Daisy Johnson’s Sisters is a captivating tale of sibling love and rivalry

The writer – the youngest person to ever be shortlisted for the Booker Prize – returns with a gothic-flavoured second novel.

The cover for Daisy Johnson's Sisters on a blueish-white background.
Image: Mica Murphy/Penguin

In her second novel, Sisters, Daisy Johnson throws us into the world of siblings September and July – named for their birth months and less than a year apart in age – as they go with their mother to an old family home named the Settle House, escaping their life in Oxford after a terrible unnamed thing has happened.

What that unknown thing is can seem, at first, like the book’s central mystery, but Johnson’s cleverness is in making you soon realise it’s the relationship between the sisters – and not what they might have done or what might have happened to them – that is the most interesting and captivating thing.

In some ways, July and September are descendants of Cassandra and Topaz Mortmain from Dodie Smith's I Capture the Castle: rattling around an empty and decaying house with nothing to entertain them except each other. In other ways, they seem linked to Constance and Merricat Blackwood from Shirley Jackson's We Have Always Lived in the Castle; there's more to them than meets the eye, and that more has a sinister edge to it. You never quite know what you'll get with July and September, and without spoiling it too much, that unknowing has more in common with Jackson's work than Smith’s. 

Sisters, again like Jackson’s We Have Always Lived in the Castle, is not a book which wastes words: it is tightly constructed, with July's first person narrative driving most of the action. We are in July’s head, and thus we are in September’s head as well. The sisters’ closeness is behind both the joy and uneasiness of Johnson’s novel; they clearly get all they need emotionally from each other, but their exclusion of all others – including their mother – is unhealthy and, there is no other word for it, creepy.

Interspersed with July’s chapters are short interludes in the third person telling the story of the sisters' mother, and her long relationship with the Settle House through her trouble relationship with the girls’ father. These chapters add a crucial layer to the story of the sisters, and do much – when taken together – to explain Sheela's very present absence in the Settle House; there are signs that she is there, from a tidied room to chilli left for dinner, but we rarely see her. Sheela’s sections show how the sisters look from the outside – “her firstborn, running rampage, bloody-nosed child, July tugged behind like a kite” – and, once all the pieces start to come together, raise questions about nature vs nurture and how much we inherit from our parents. 
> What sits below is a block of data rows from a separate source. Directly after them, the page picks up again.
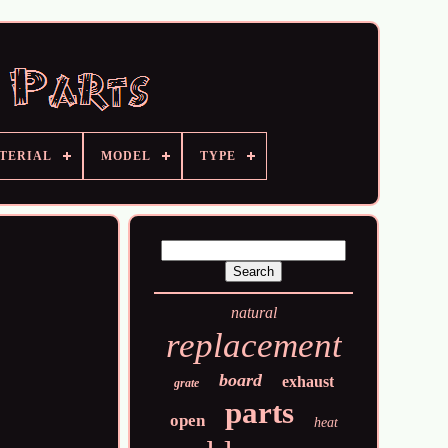
TERIAL
MODEL
TYPE
natural
replacement
board
exhaust
grate
parts
open
heat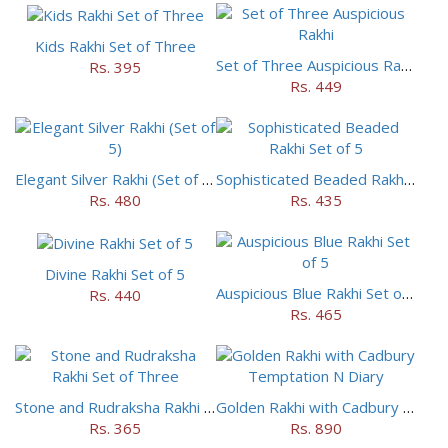
Kids Rakhi Set of Three
Set of Three Auspicious Rakhi
Rs. 395
Rs. 449
Elegant Silver Rakhi (Set of 5)
Sophisticated Beaded Rakhi Set of 5
Rs. 480
Rs. 435
Divine Rakhi Set of 5
Auspicious Blue Rakhi Set of 5
Rs. 440
Rs. 465
Stone and Rudraksha Rakhi Set of Three
Golden Rakhi with Cadbury Temptation N Diary
Rs. 365
Rs. 890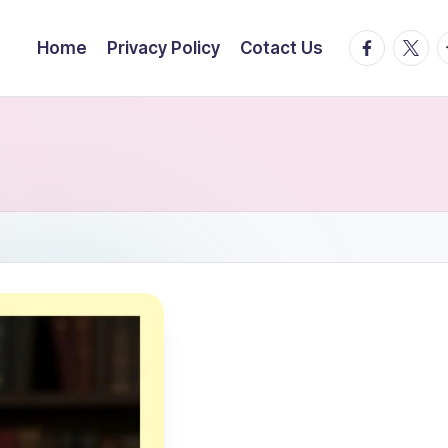
facebook.
twitte
t
Home
Privacy Policy
Cotact Us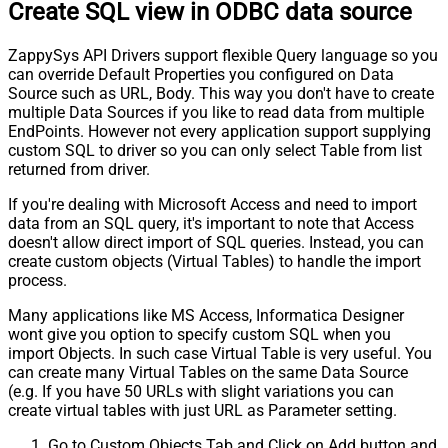
Create SQL view in ODBC data source
ZappySys API Drivers support flexible Query language so you
can override Default Properties you configured on Data
Source such as URL, Body. This way you don't have to create
multiple Data Sources if you like to read data from multiple
EndPoints. However not every application support supplying
custom SQL to driver so you can only select Table from list
returned from driver.
If you're dealing with Microsoft Access and need to import
data from an SQL query, it's important to note that Access
doesn't allow direct import of SQL queries. Instead, you can
create custom objects (Virtual Tables) to handle the import
process.
Many applications like MS Access, Informatica Designer
wont give you option to specify custom SQL when you
import Objects. In such case Virtual Table is very useful. You
can create many Virtual Tables on the same Data Source
(e.g. If you have 50 URLs with slight variations you can
create virtual tables with just URL as Parameter setting.
Go to Custom Objects Tab and Click on Add button and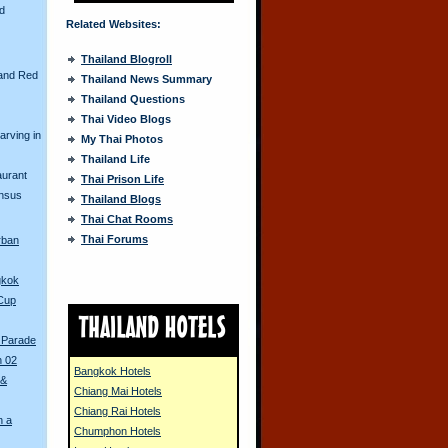
nd
Related Websites:
Thailand Blogroll
and Red
Thailand News Summary
Thailand Questions
Thai Video Blogs
arving in
My Thai Photos
Thailand Life
aurant
Thai Prison Life
ensus
Thailand Blogs
Thai Chat Rooms
Thai Forums
rban
gkok
 Cup
 Parade
n 02
Bangkok Hotels
 &
Chiang Mai Hotels
Chiang Rai Hotels
n a
Chumphon Hotels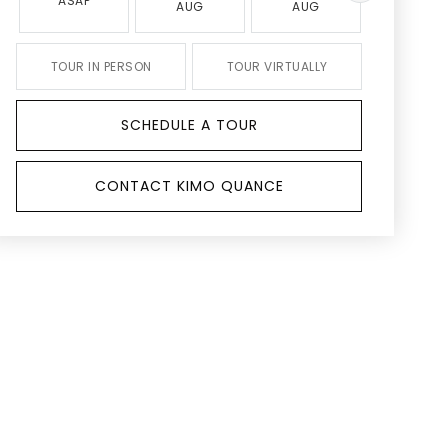
ASAP
AUG
AUG
AUG
TOUR IN PERSON
TOUR VIRTUALLY
SCHEDULE A TOUR
CONTACT KIMO QUANCE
The sisters' closeness is behind both the joy and uneasiness of Johnson's novel

In the style of reviews, it would be easy to say that Johnson’s book builds to a devastating conclusion, but that wouldn’t accurately represent what Sisters is, or how it works. Devastating “conclusions” are dotted throughout the novel, as Johnson slowly reveals the multiple layers of love and rivalry that again and again lead to tension and, ultimately, change the way you see the events of the novel in its entirety.

"My sister is a black hole," reads the first sentence of Johnson's novel. It's a perfect description of September and July's relationship: a section of space that has such an intense gravitational field that it proves inescapable. And it also works as a way to describe the reading of the novel itself: Johnson’s prose and poetry is captivating and inescapable and, a bit like July and September in the Settle House, you don’t ever want to leave it.